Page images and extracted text
<<<<

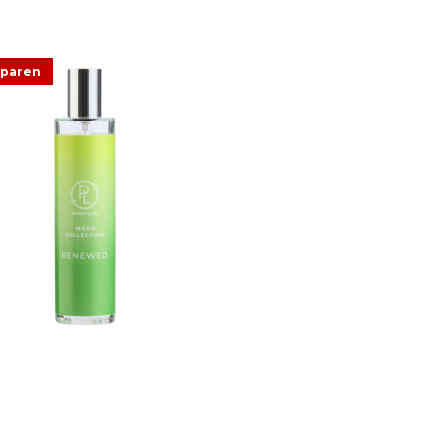
sparen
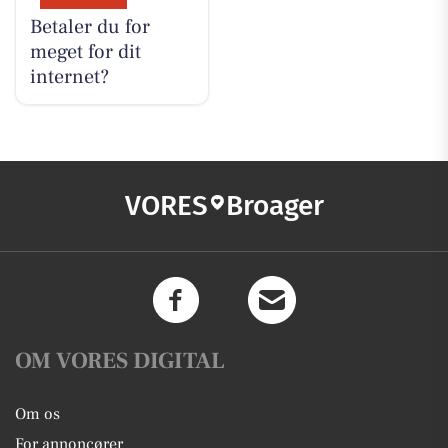
Betaler du for
meget for dit
internet?
VORES
Broager
OM VORES DIGITAL
Om os
For annoncører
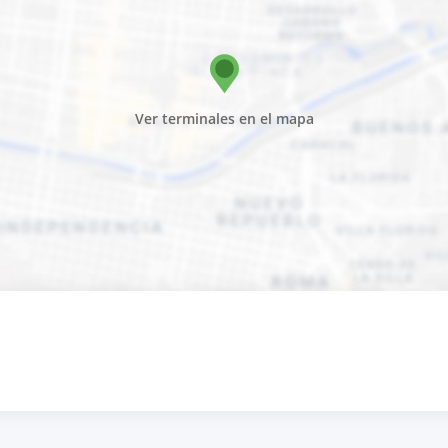
Ver terminales en el mapa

>>>>

Print the records again exactly. Skip every picture.

sparen
Betaler du for
meget for dit
internet?
VORES
Broager
OM VORES DIGITAL
Om os
For annoncører
Ver terminales en el mapa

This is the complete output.